An inefficient but working solution, still curious if there is a more efficient solution baked into the Monocle functions that I missed:

get_earliest_principal_node <- function(cds, time_bin ="130-170"){
  for(partition_id in unique(partitions(cds))){

    partition_cell_ids <- names(which(partitions(cds) == partition_id))
    temp_cds <- cds[ , partition_cell_ids]

    cell_ids <- which(colData(temp_cds)[, "embryo.time.bin"] == time_bin)

    closest_vertex <- temp_cds@principal_graph_aux[["UMAP"]]$pr_graph_cell_proj_closest_vertex
    closest_vertex <- as.matrix(closest_vertex[colnames(temp_cds), ])
    root_pr_node <- igraph::V(principal_graph(temp_cds)[["UMAP"]])$name[as.numeric(names
    (which.max(table(closest_vertex[cell_ids,]))))]

    if( partition_id == unique(partitions(cds))[1]){
        root_pr_nodes <- root_pr_node
      } else{
        root_pr_nodes <- c(root_pr_nodes, root_pr_node)
      }
    }
  root_pr_nodes
}
cds_3d <- order_cells(cds_3d, root_pr_nodes=get_earliest_principal_node(cds_3d))
chuyaowang commented 10 months ago

It's a little late, but I was confused by these words as well.
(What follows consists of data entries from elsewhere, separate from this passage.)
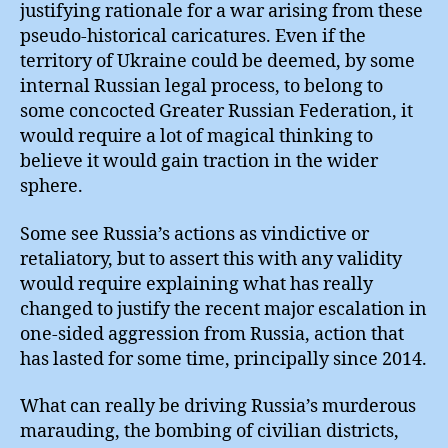
justifying rationale for a war arising from these
pseudo-historical caricatures. Even if the
territory of Ukraine could be deemed, by some
internal Russian legal process, to belong to
some concocted Greater Russian Federation, it
would require a lot of magical thinking to
believe it would gain traction in the wider
sphere.
Some see Russia’s actions as vindictive or
retaliatory, but to assert this with any validity
would require explaining what has really
changed to justify the recent major escalation in
one-sided aggression from Russia, action that
has lasted for some time, principally since 2014.
What can really be driving Russia’s murderous
marauding, the bombing of civilian districts,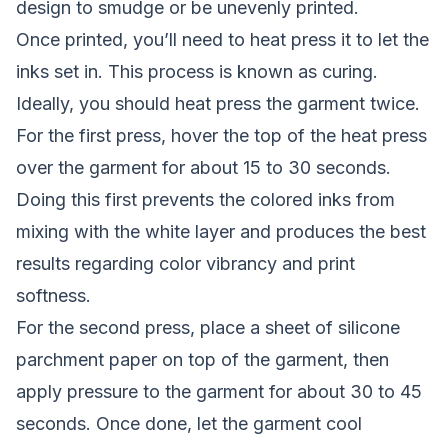
design to smudge or be unevenly printed.
Once printed, you’ll need to heat press it to let the
inks set in. This process is known as curing.
Ideally, you should heat press the garment twice.
For the first press, hover the top of the heat press
over the garment for about 15 to 30 seconds.
Doing this first prevents the colored inks from
mixing with the white layer and produces the best
results regarding color vibrancy and print
softness.
For the second press, place a sheet of silicone
parchment paper on top of the garment, then
apply pressure to the garment for about 30 to 45
seconds. Once done, let the garment cool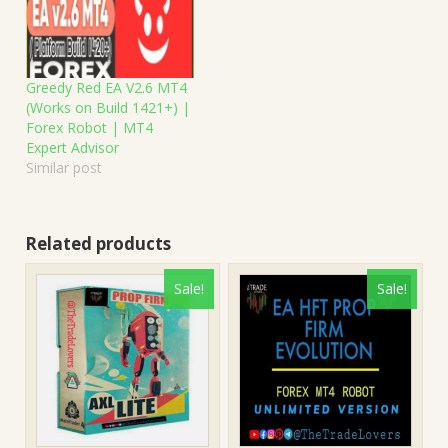
Greedy Red EA V2.6 MT4
(Works on Build 1421+) |
Forex Robot | MT4
Expert Advisor
Similar post
Related products
Sale!
Sale!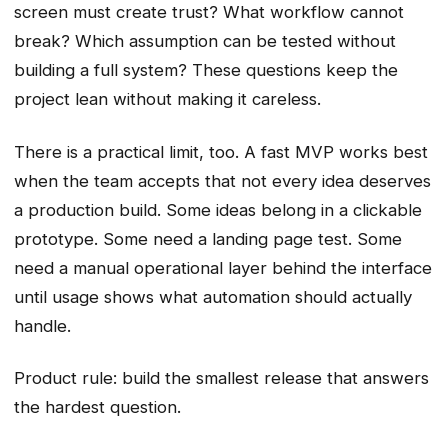
screen must create trust? What workflow cannot
break? Which assumption can be tested without
building a full system? These questions keep the
project lean without making it careless.
There is a practical limit, too. A fast MVP works best
when the team accepts that not every idea deserves
a production build. Some ideas belong in a clickable
prototype. Some need a landing page test. Some
need a manual operational layer behind the interface
until usage shows what automation should actually
handle.
Product rule: build the smallest release that answers
the hardest question.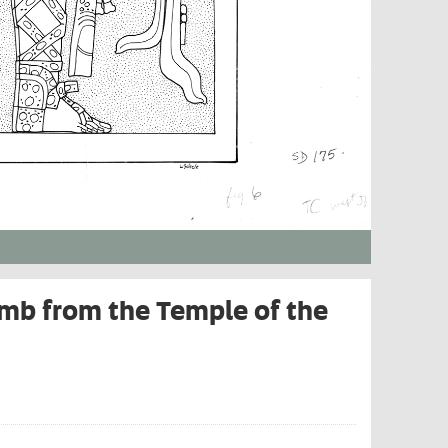
mb from the Temple of the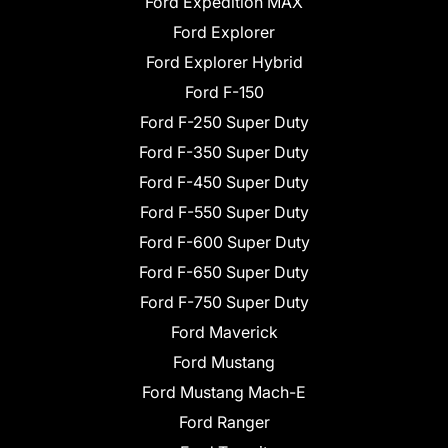
Ford Expedition MAX
Ford Explorer
Ford Explorer Hybrid
Ford F-150
Ford F-250 Super Duty
Ford F-350 Super Duty
Ford F-450 Super Duty
Ford F-550 Super Duty
Ford F-600 Super Duty
Ford F-650 Super Duty
Ford F-750 Super Duty
Ford Maverick
Ford Mustang
Ford Mustang Mach-E
Ford Ranger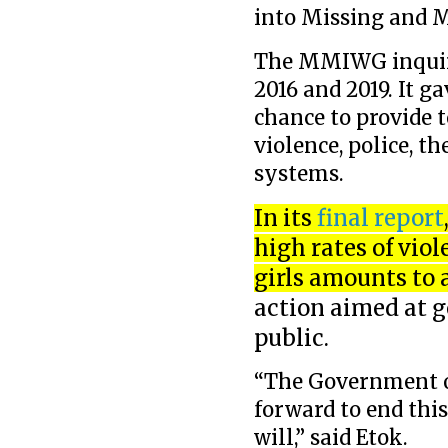
into Missing and 
The MMIWG inquir
2016 and 2019. It 
chance to provide 
violence, police, t
systems.
In its
final report
high rates of vi
girls amounts to 
action aimed at g
public.
“The Government o
forward to end this
will,” said Etok.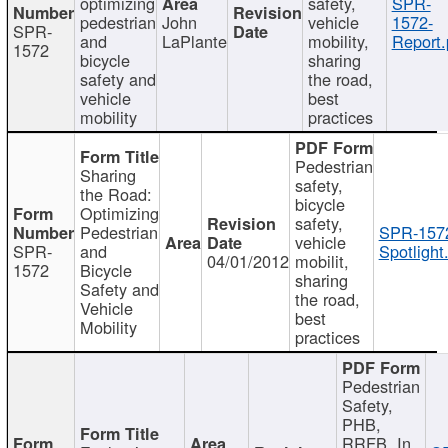
optimizing
safety,
SPR-
pedestrian
John
vehicle
1572-
SPR-
and
LaPlante
mobility,
Report.
1572
bicycle
sharing
safety and
the road,
vehicle
best
mobility
practices
Pedestrian
Sharing
safety,
the Road:
bicycle
Optimizing
safety,
Pedestrian
SPR-157
vehicle
SPR-
and
Spotlight
04/01/2012
mobilit,
1572
Bicycle
sharing
Safety and
the road,
Vehicle
best
Mobility
practices
Pedestrian
Safety,
PHB,
RRFB, In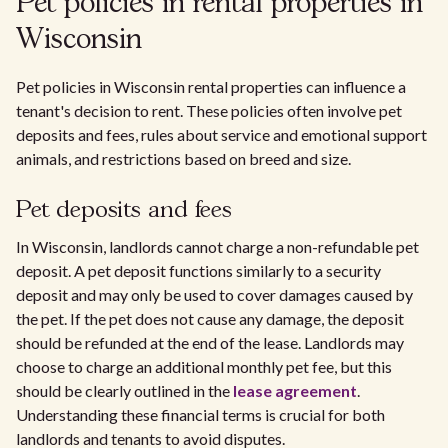
Pet policies in rental properties in
Wisconsin
Pet policies in Wisconsin rental properties can influence a
tenant's decision to rent. These policies often involve pet
deposits and fees, rules about service and emotional support
animals, and restrictions based on breed and size.
Pet deposits and fees
In Wisconsin, landlords cannot charge a non-refundable pet
deposit. A pet deposit functions similarly to a security
deposit and may only be used to cover damages caused by
the pet. If the pet does not cause any damage, the deposit
should be refunded at the end of the lease. Landlords may
choose to charge an additional monthly pet fee, but this
should be clearly outlined in the
lease agreement
.
Understanding these financial terms is crucial for both
landlords and tenants to avoid disputes.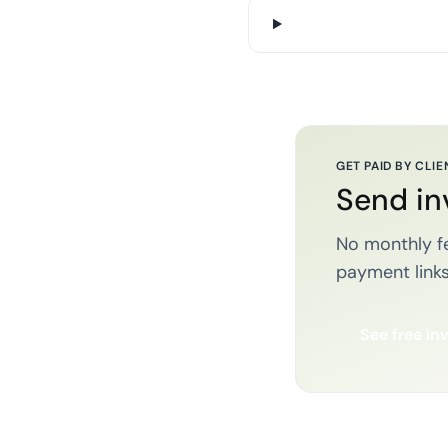
GET PAID BY CLIE
Send in
No monthly fe
payment links
See free in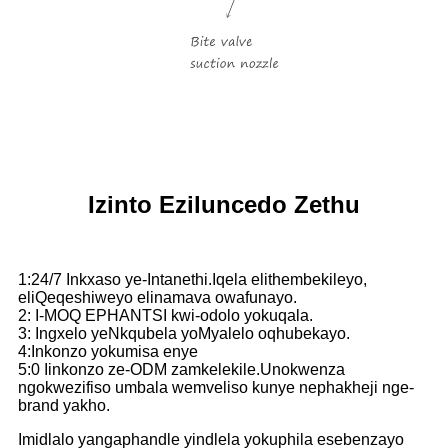
Izinto Eziluncedo Zethu
1:24/7 Inkxaso ye-Intanethi.Iqela elithembekileyo,
eliQeqeshiweyo elinamava owafunayo.
2: I-MOQ EPHANTSI kwi-odolo yokuqala.
3: Ingxelo yeNkqubela yoMyalelo oqhubekayo.
4:Inkonzo yokumisa enye
5:0 Iinkonzo ze-ODM zamkelekile.Unokwenza
ngokwezifiso umbala wemveliso kunye nephakheji nge-
brand yakho.
Imidlalo yangaphandle yindlela yokuphila esebenzayo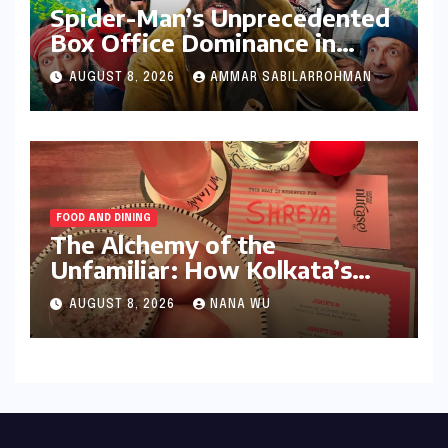
Spider-Man’s Unprecedented
Box Office Dominance in
India: Tom Holland’s
AUGUST 8, 2026
AMMAR SABILARROHMAN
Franchise Shatters Records
and Surpasses ₹700 Crore
Milestone
FOOD AND DINING
The Alchemy of the
Unfamiliar: How Kolkata’s
‘Joker Shift’ is Redefining the
AUGUST 8, 2026
NANA WU
Indian Guest Bar Experience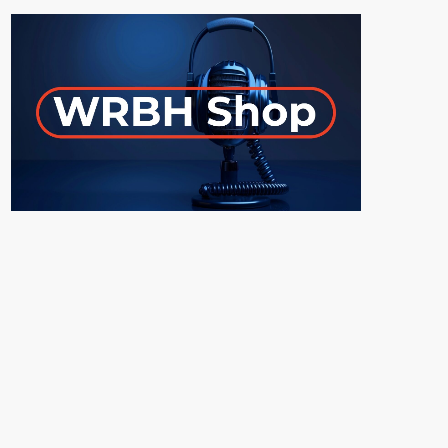
ON-AIR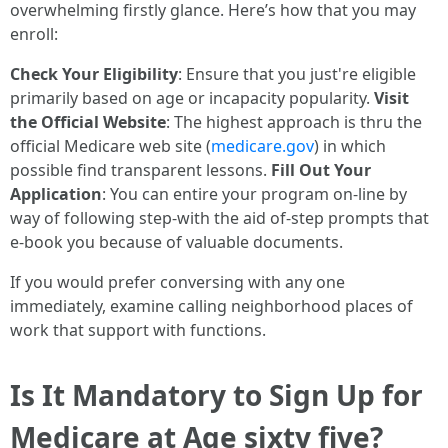
overwhelming firstly glance. Here’s how that you may
enroll:
Check Your Eligibility
: Ensure that you just're eligible
primarily based on age or incapacity popularity.
Visit
the Official Website
: The highest approach is thru the
official Medicare web site (
medicare.gov
) in which
possible find transparent lessons.
Fill Out Your
Application
: You can entire your program on-line by
way of following step-with the aid of-step prompts that
e-book you because of valuable documents.
If you would prefer conversing with any one
immediately, examine calling neighborhood places of
work that support with functions.
Is It Mandatory to Sign Up for
Medicare at Age sixty five?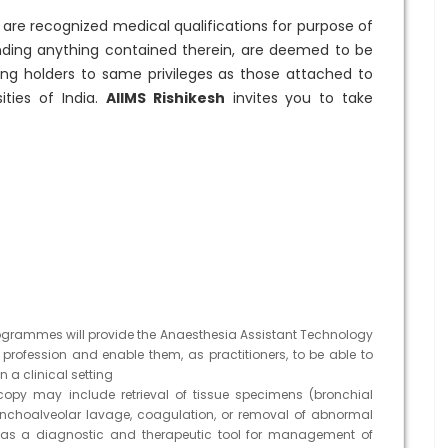
are recognized medical qualifications for purpose of
nding anything contained therein, are deemed to be
tling holders to same privileges as those attached to
ities of India.
AIIMS Rishikesh
invites you to take
grammes will provide the Anaesthesia Assistant Technology
e profession and enable them, as practitioners, to be able to
 a clinical setting
opy may include retrieval of tissue specimens (bronchial
ronchoalveolar lavage, coagulation, or removal of abnormal
d as a diagnostic and therapeutic tool for management of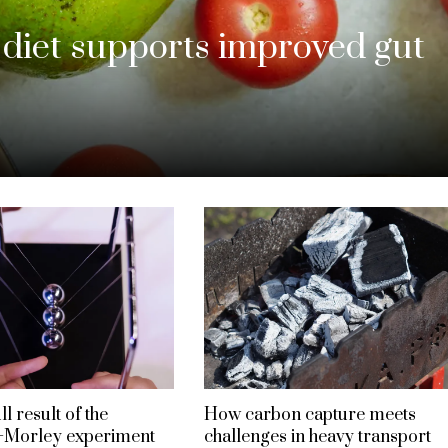
iet supports improved gut
l result of the
How carbon capture meets
–Morley experiment
challenges in heavy transport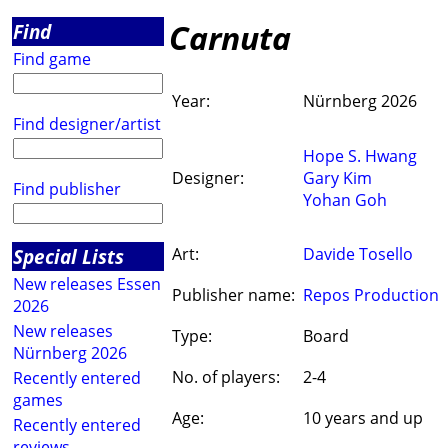
Carnuta
Find
Find game
Year:
Nürnberg 2026
Find designer/artist
Hope S. Hwang
Designer:
Gary Kim
Find publisher
Yohan Goh
Special Lists
Art:
Davide Tosello
New releases Essen
Publisher name:
Repos Production
2026
New releases
Type:
Board
Nürnberg 2026
No. of players:
2-4
Recently entered
games
Age:
10 years and up
Recently entered
reviews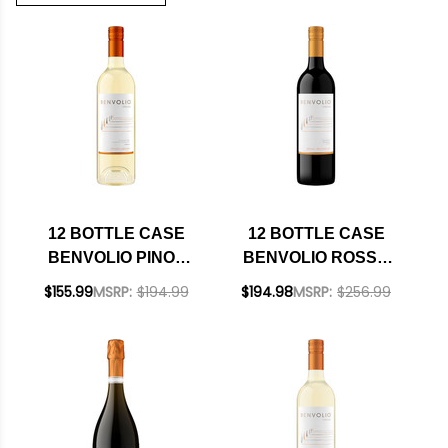
12 BOTTLE CASE
12 BOTTLE CASE
BENVOLIO PINOT
BENVOLIO ROSSO
GRIGIO FRIULI DOC
TREVENEZIE IGT
$155.99
MSRP:
$194.99
$194.98
MSRP:
$256.99
2024 W/ SHIPPING
2021 W/ SHIPPING
INCLUDED
INCLUDED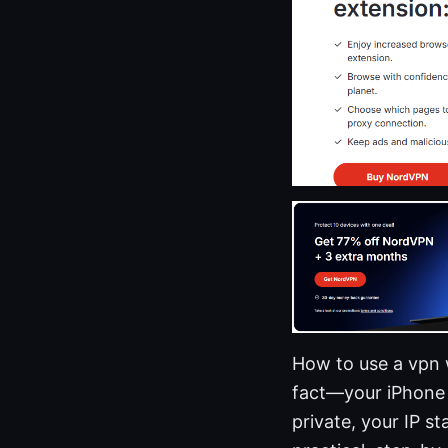
How to use a vpn 
fact—your iPhone 
private, your IP st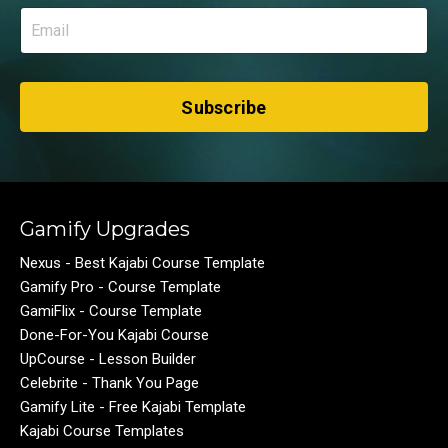
Subscribe
Gamify Upgrades
Nexus - Best Kajabi Course Template
Gamify Pro - Course Template
GamiFlix - Course Template
Done-For-You Kajabi Course
UpCourse - Lesson Builder
Celebrite - Thank You Page
Gamify Lite - Free Kajabi Template
Kajabi Course Templates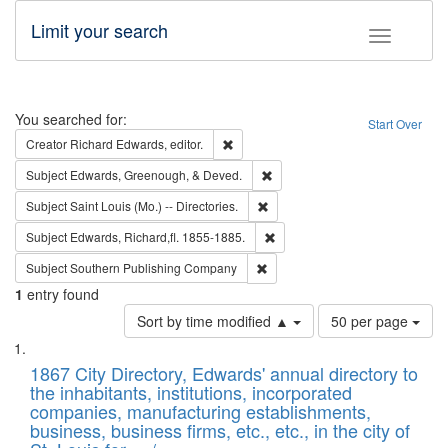
Limit your search
Toggle fac
Search
You searched for:
Start Over
Remove constraint Creator: Richard Edw
Creator
Richard Edwards, editor.
Remove constraint Subject: Ed
Subject
Edwards, Greenough, & Deved.
Remove constraint Subject: Saint 
Subject
Saint Louis (Mo.) -- Directories.
Remove constraint Subject: Edw
Subject
Edwards, Richard,fl. 1855-1885.
Remove constraint Subject: Sou
Subject
Southern Publishing Company
1
entry found
Number
Sort by time modified ▲
50 per page
of
Search
List
results
of
1867 City Directory, Edwards' annual directory to
to
Results
the inhabitants, institutions, incorporated
display
files
companies, manufacturing establishments,
per
deposited
business, business firms, etc., etc., in the city of
page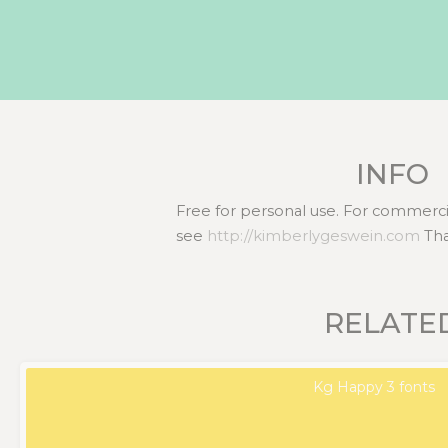
INFO
Free for personal use. For commercia
see
http://kimberlygeswein.com
Tha
RELATE
Kg Happy 3 fonts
The solution above can be problematic when the time_bin in the function call is not present in all partitions. In those partitions it would fail to find a root node. The code to get partition_cell_ids also does not work in the current version. Here is my solution:

library(dplyr)
library(gtools)
part_factors <- partitions(cds)
root_per_partition <- lapply(unique(part_factors),function(x){
    # find cell ids belonging to each partition
    partition_cell_ids <- names(part_factors)[which(part_factors==x)]
    # slice the partition
    temp_cds <- cds[,partition_cell_ids]
    # identify the earliest time in the partition
    earliest_time <- colData(temp_cds)[,'embryo.time.bin'] %>% unique %>% mixedsort %>%`[`(1)
    # find principal node using the function above
    temp <- get_earliest_principal_node(temp_cds,time_bin = earliest_time)
    return(temp)
}) %>% unlist

cds <- order_cells(cds, root_pr_nodes=root_per_partition)

The get_earliest_principal_node function is unchanged from the one in the original tutorial.